L'enquête a progressé en 2017, notamment grâce aux traces ADN. Celles-ci ont permis de mettre en évidence les liens entre Amedy Coulibaly, le tueur de l'Hyper Cacher, et les frères Kouachi, qui ont attaqué Charlie Hebdo. En septembre, la justice a en effet annoncé que l'ADN de Coulibaly avait été mise en évidence sur un fusil d'assaut utilisé par les Kouachi.
On savait depuis janvier 2015 qu'Amedy Coulibaly, alors âgé de 26 ans, avait rencontré l'un des frères Kouachi en prison, à Fleury-Mérogis (Essonne), en 2009, et qu'ils étaient restés en contact. Les traces d'ADN confirment en outre qu'Amedy Coulibaly a joué un rôle-clé dans l'approvisionnement en armes des deux frères, d'autant que d'autres traces ont été retrouvées sur les armes d'Amedy Coulibaly.

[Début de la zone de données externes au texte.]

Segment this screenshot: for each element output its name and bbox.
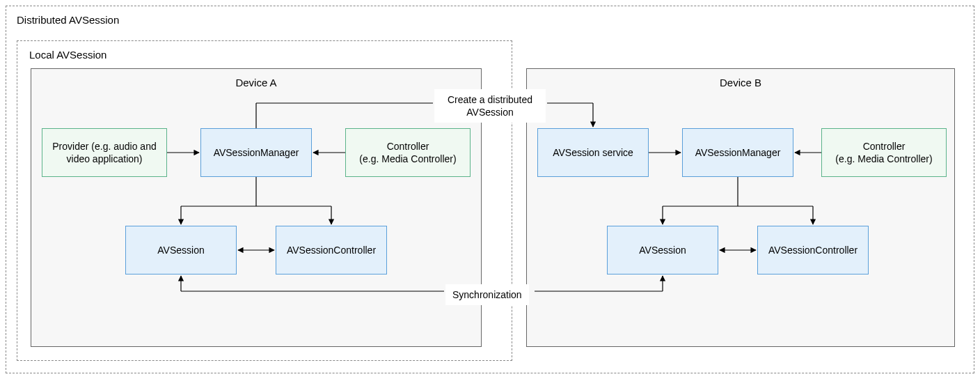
synchronization-text: Synchronization <box>452 289 522 300</box>
device-b-controller-text: Controller (e.g. Media Controller) <box>835 140 932 165</box>
device-a-session: AVSession <box>125 226 237 274</box>
device-a-session-text: AVSession <box>157 244 204 256</box>
device-b-title: Device B <box>720 77 761 88</box>
local-avsession-label: Local AVSession <box>25 47 111 62</box>
device-b-session-controller-text: AVSessionController <box>768 244 858 256</box>
device-b-session-text: AVSession <box>639 244 686 256</box>
device-a-title: Device A <box>235 77 276 88</box>
device-b-controller: Controller (e.g. Media Controller) <box>821 128 947 177</box>
create-distributed-text: Create a distributed AVSession <box>448 94 532 118</box>
device-a-provider: Provider (e.g. audio and video applicati… <box>42 128 167 177</box>
device-b-panel: Device B <box>526 68 955 347</box>
device-b-manager-text: AVSessionManager <box>695 146 781 159</box>
device-a-controller-text: Controller (e.g. Media Controller) <box>359 140 456 165</box>
device-b-manager: AVSessionManager <box>682 128 793 177</box>
synchronization-label: Synchronization <box>445 284 529 305</box>
device-b-service-text: AVSession service <box>553 146 633 159</box>
device-a-manager-text: AVSessionManager <box>214 146 299 159</box>
device-b-service: AVSession service <box>537 128 649 177</box>
device-a-panel: Device A <box>31 68 482 347</box>
device-a-controller: Controller (e.g. Media Controller) <box>345 128 471 177</box>
device-b-session: AVSession <box>607 226 718 274</box>
create-distributed-label: Create a distributed AVSession <box>434 89 546 123</box>
device-b-session-controller: AVSessionController <box>757 226 869 274</box>
device-a-session-controller: AVSessionController <box>276 226 387 274</box>
device-a-session-controller-text: AVSessionController <box>287 244 376 256</box>
distributed-avsession-label: Distributed AVSession <box>13 13 123 27</box>
device-a-manager: AVSessionManager <box>200 128 312 177</box>
device-a-provider-text: Provider (e.g. audio and video applicati… <box>45 140 164 165</box>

Deux filières d'armement mises au jour
Grâce à ces dernières empreintes, deux filières d'armement ont été mises au jour, l'une dans "la région lilloise, l’autre dirigé depuis la Belgique", écrit Le Monde. "Les deux étaient organisés autour de garagistes véreux, eux-mêmes plaque tournante de trafics en tous genres." La filière de Lille tournait autour de Claude Hermant, figure de l'extrême droite identitaire lilloise, condamné à 7 ans de prison pour trafic d'armes dans une autre affaire, en octobre 2017. Cet indicateur de la police achetait des armes démilitarisées en provenance d'Europe de l'Est, avant de les remettre en fonctionnement.
Le commerce auquel il se livrait a, en bout de chaîne, fini par équiper Amedy Coulibaly, auteur de l'attentat de l'Hyper Cacher. Six armes, dont des pistolets Tokarev, sont tombées dans les mains du jihadiste qui a assassiné en janvier 2015 quatre personnes dans ce magasin à Paris, avant d'être abattu. La veille, il avait tué une policière municipale à Montrouge (Hauts-de-Seine). Dans cette même filière, c'est Samir Ladjali, un des intermédiaires présumés de Coulibaly, qui est mis en examen dans le volet parisien du circuit des armes ayant fourni le jihadiste.
14 personnes mises en examen
L'enquête s'est accélérée ces derniers mois avec la mise en examen de six nouveaux suspects depuis avril 2017. "Quatorze personnes ont été mises en examen, dont sept en 2017. Il s'agit d'hommes qui, de près ou de loin, auraient fourni une aide logistique aux frères Kouachi, responsables de la tuerie de 'Charlie Hebdo' ou à Amedy Coulibaly, auteur de la prise d'otages de l'Hyper Cacher. Ils sont soupçonnés d'avoir mis à disposition des armes, mais aussi des gilets pare-balles et de l'argent", explique ainsi France 2. Tous nient avoir eu connaissance du projet terroriste.
Les commanditaires des attentats, eux, restent toujours inconnus. L'attaque contre Charlie Hebdo a été revendiquée par Al-Qaïda dans la péninsule arabique (AQPA). Dans la vidéo diffusée après sa mort, Amedy Coulibaly a revendiqué l'attaque contre l’Hyper Cacher et l'assassinat de la policière de Montrouge, au nom du groupe terroriste Etat islamique. Mais on ignore qui a diffusé la vidéo. Les enquêteurs ne sont pas davantage parvenus à décrypter les messages contenus dans les boîtes mail des trois assaillants. Enfin, ultime énigme non résolue, la justice ne sait toujours pas qui a tiré à trois reprises sur un joggeur le 7 janvier à Fontenay-aux-Roses (Haut-de-Seine).
Les juges antiterroristes espèrent désormais achever au printemps 2018 leur enquête sur ces attentats qui ont frappé la France en plein cœur.